SAN JOSE, Calif. -- A potential tuition increase is looming for Cal State University students.
CSU trustees say it's necessary to close a massive funding gap, but the proposed 6% tuition increase over the next five years has CSU students concerned.
For the 2024-2025 school year, it would mean an extra $342. Many college students say every cent of that for them is significant.
"That means I really can't afford food and gas," said Matusala Ykeallo, a student at San Jose State University, "I don't get financial aid, even though I've been trying to get it for a while because I'm a little bit lower than middle class."
The increase is proposed to help close a $1.5 billion funding gap according to the chancellor's office.
In a statement, the office wrote:
"The CSU has been and will continue to be a careful and prudent steward of the resources entrusted to it. The system faces continual and growing cost pressures-an increased need to expand high-cost degree offerings, inflation, unfunded mandates, as well as infrastructure needs growing over time. For example, inflation grew by 39% from 2011-12 through 2022-23 while tuition increased 5%-or $270 during that period. To ensure the CSU continues to provide an accessible, high-quality education to current and future generations of Californians, additional financial resources are required to deliver on this commitment."
Dominic Quan Treseler is president of the Cal State Student Association and also a San Jose State Student. He says an increase will hit students across the state hard.
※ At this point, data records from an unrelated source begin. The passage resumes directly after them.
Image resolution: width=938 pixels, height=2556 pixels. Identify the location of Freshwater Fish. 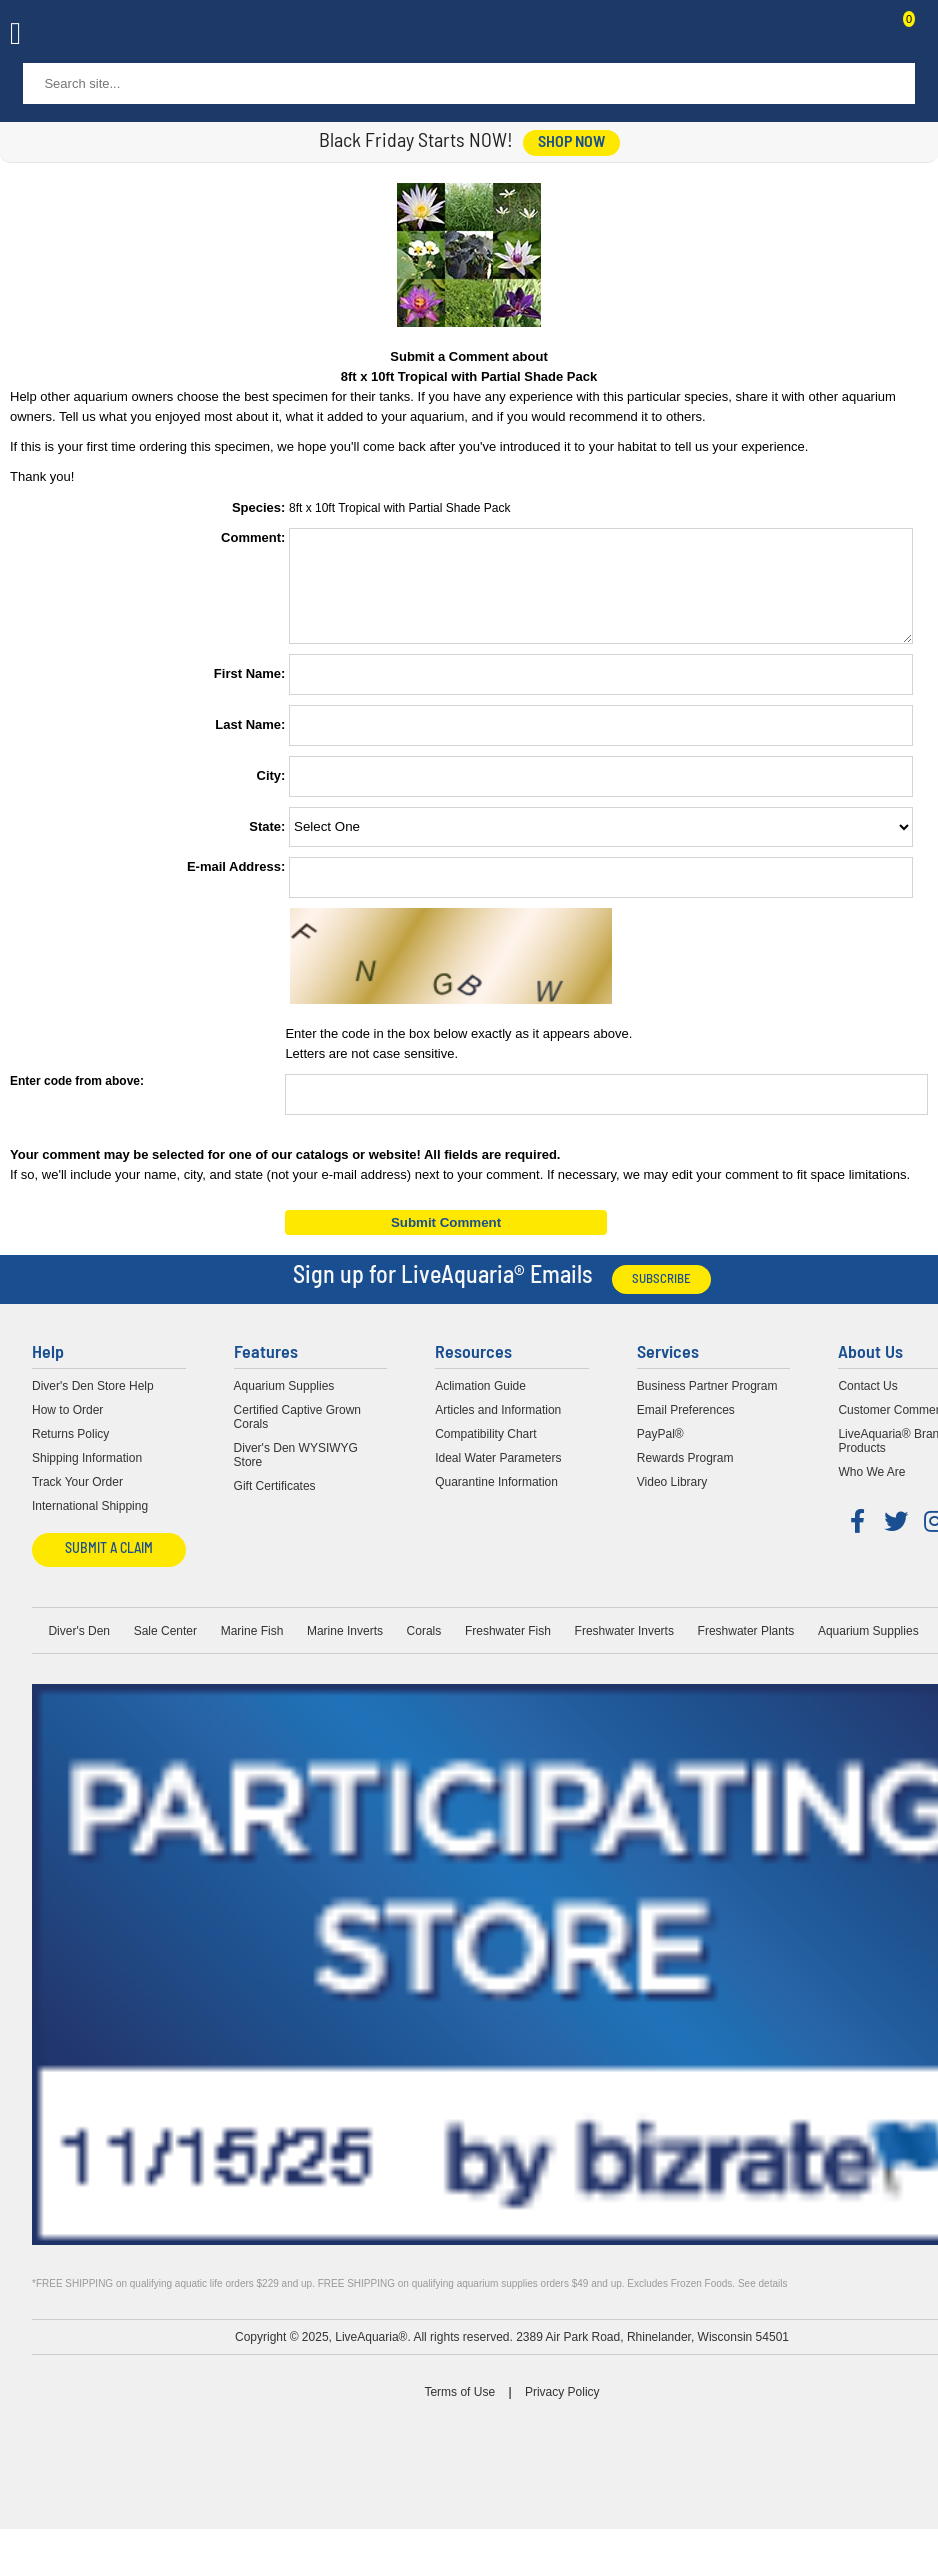 (508, 1649). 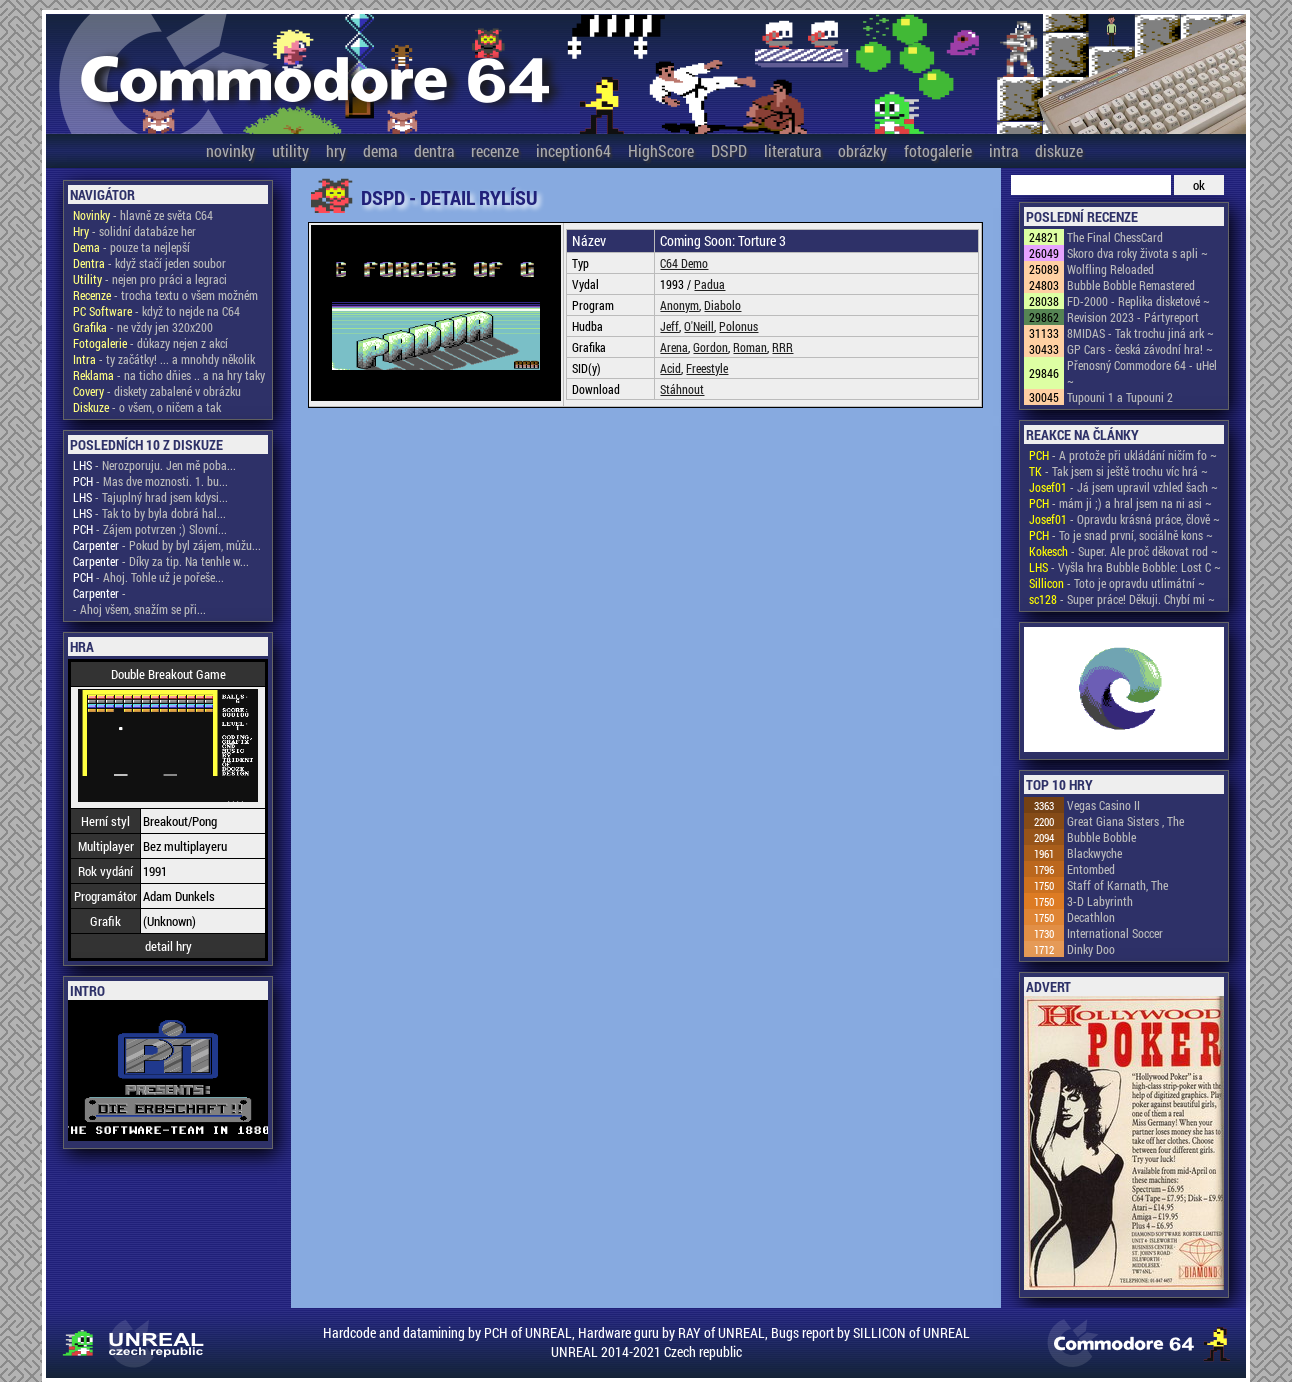 The width and height of the screenshot is (1292, 1382). Describe the element at coordinates (1120, 503) in the screenshot. I see `- mám ji ;) a hral jsem na ni asi ~` at that location. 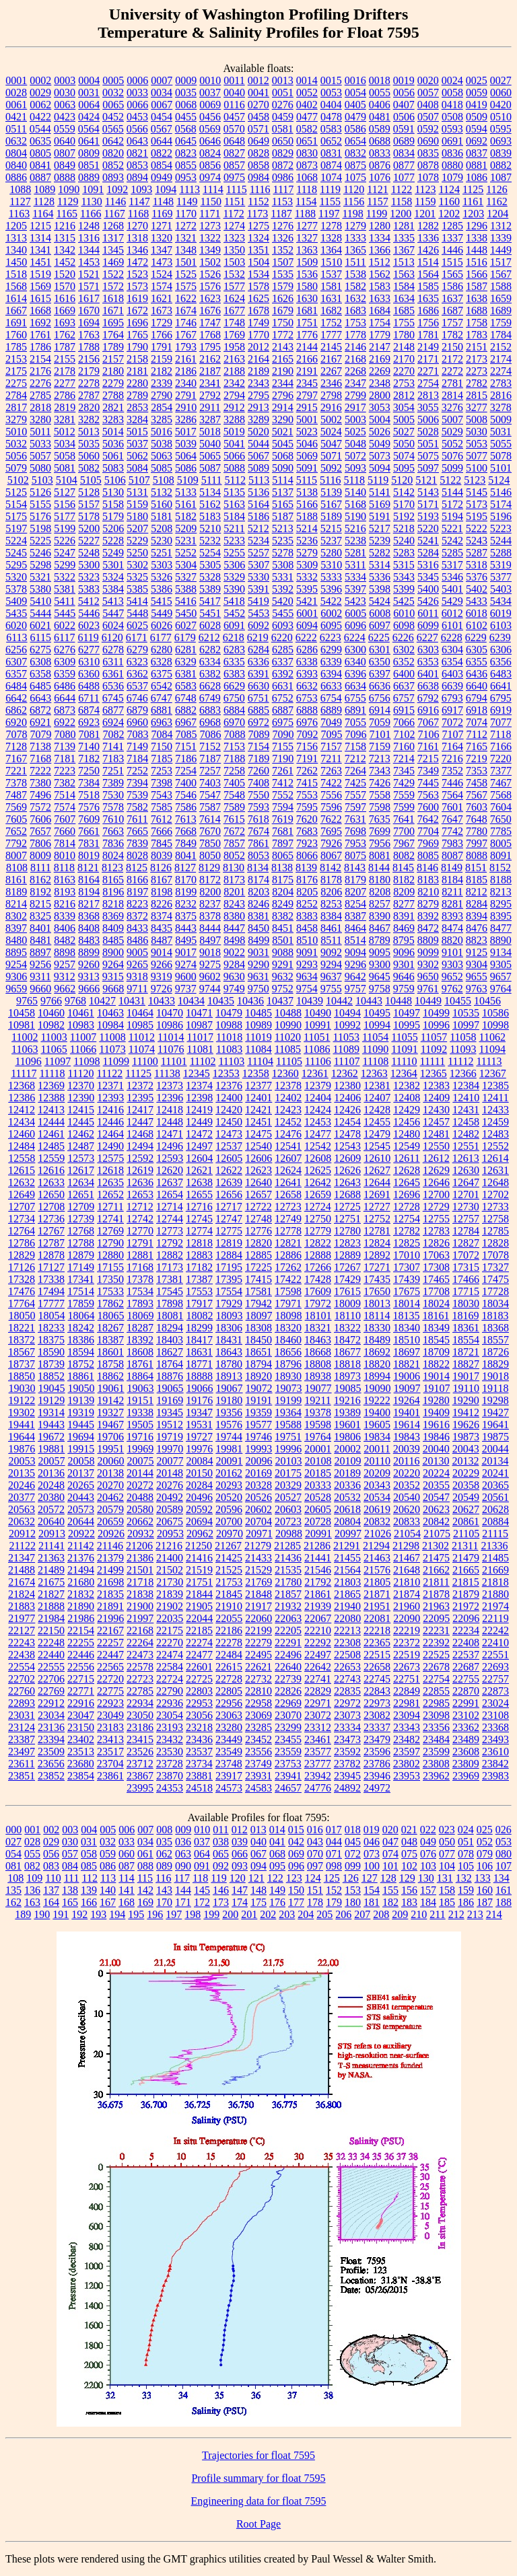 This screenshot has height=2576, width=517. Describe the element at coordinates (228, 1497) in the screenshot. I see `20520` at that location.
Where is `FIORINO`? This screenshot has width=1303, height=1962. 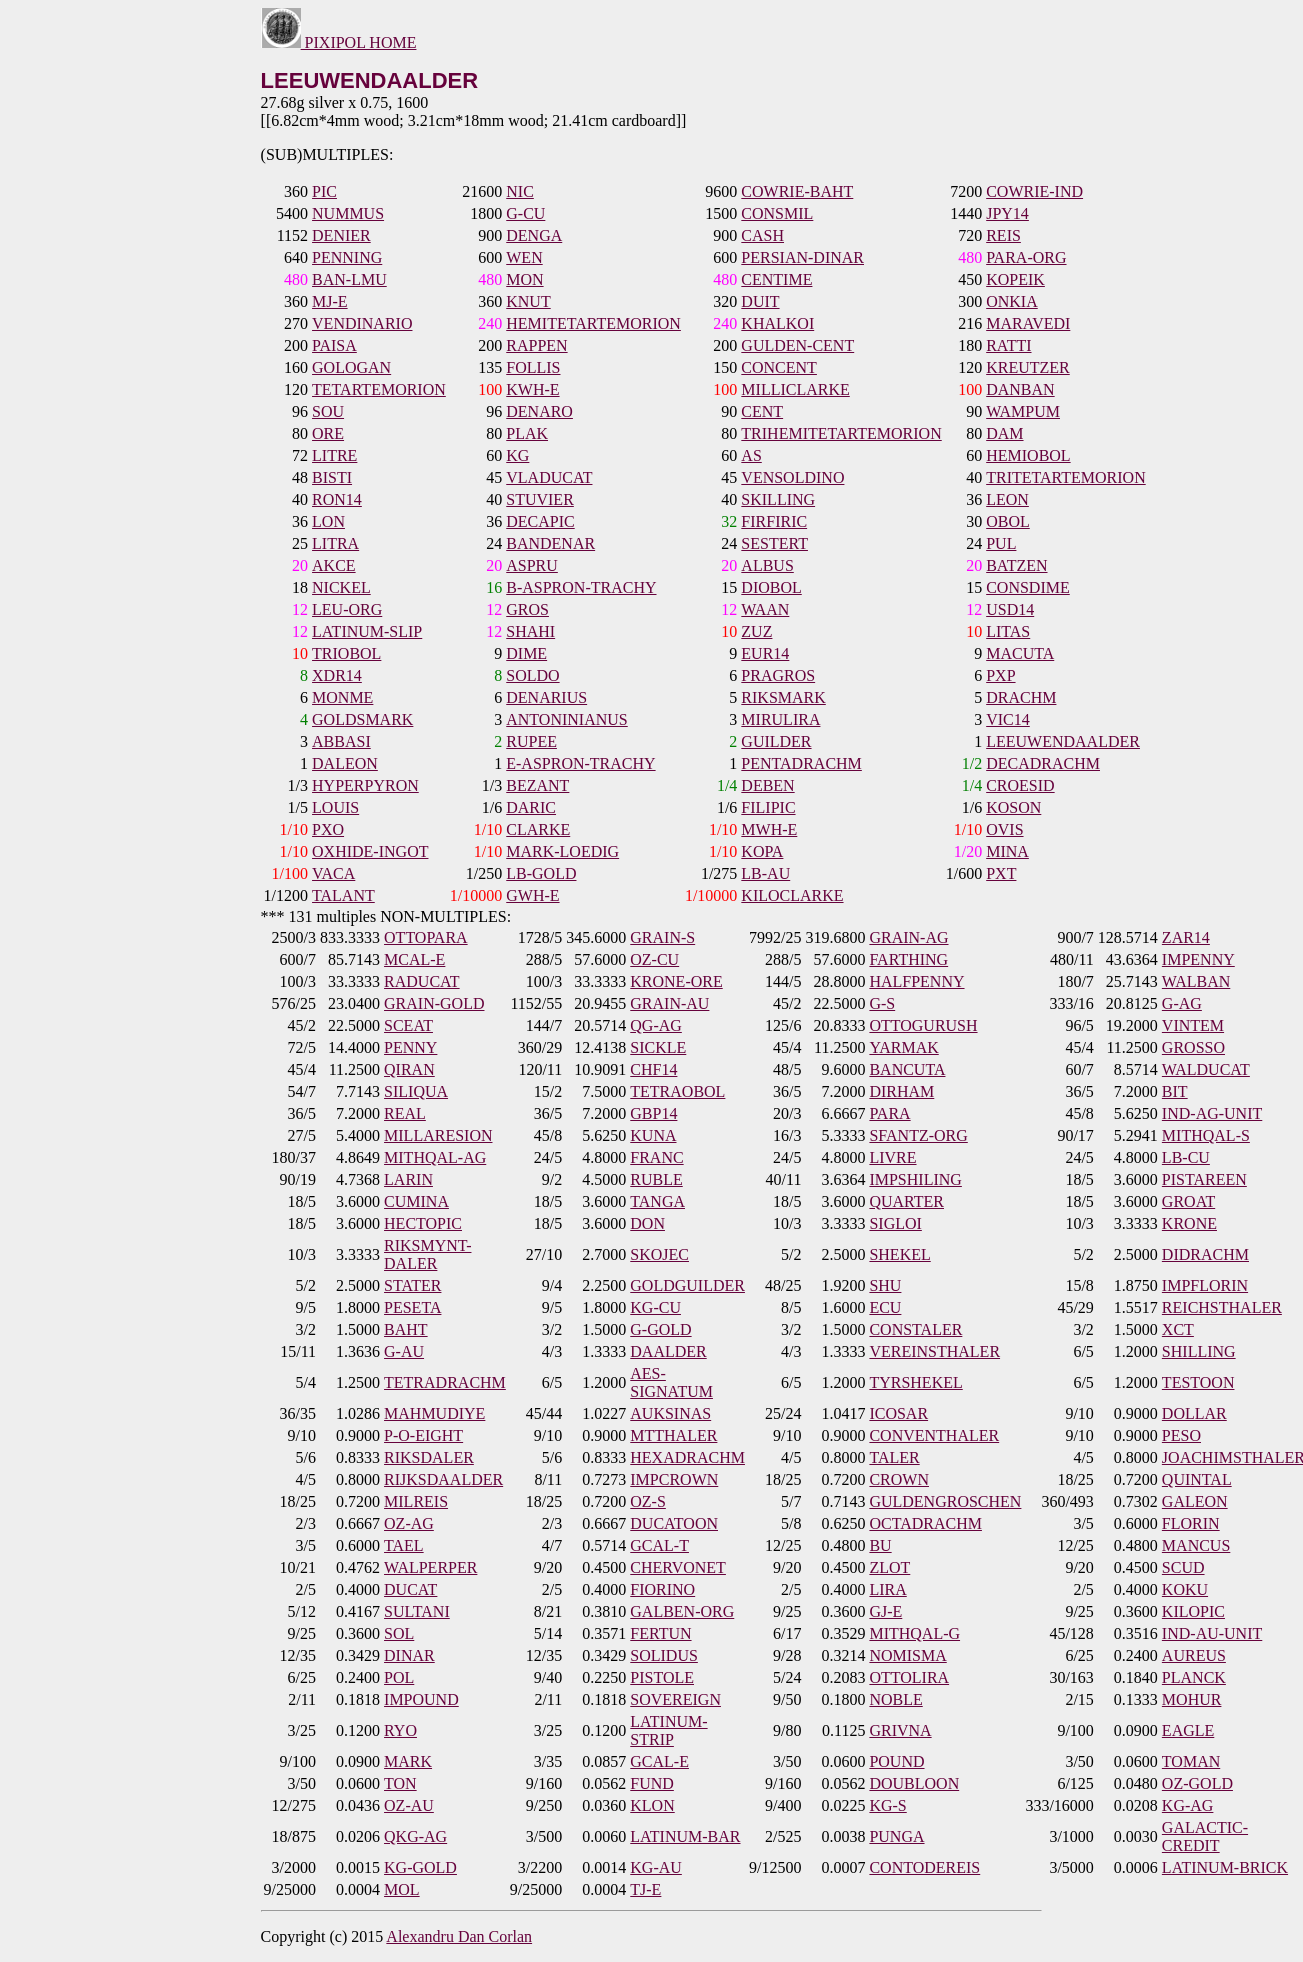 FIORINO is located at coordinates (662, 1589).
"The most expensive place to rent in the nation is San Jose and the Bay area as a whole," Treseler said, "This is going to have dramatic impacts."
"$342 dollars it's a modest request, it's really a modest request," said Jean Picker Firstenberg, a member of the CSU Board of Trustees at a Tuesday meeting where the board discussed the increase.
"When you look at tuition and fees, we're thousands of dollars under everybody else, there must be a reason for that. Even after a five year increase, we're still going to be under everybody else."
Treseler says downplaying the potential increase on students is out of touch and hopes that funding can come from other places.
"Continuing, as we have done in collaboration for years to lobby the state for additional funding to look towards the federal government for some additional revenues and focus that issue a little harder," he said.
"Looking for kind of private or philanthropic dollars for on a campus by campus basis."
The board of trustees will vote on the proposal in September.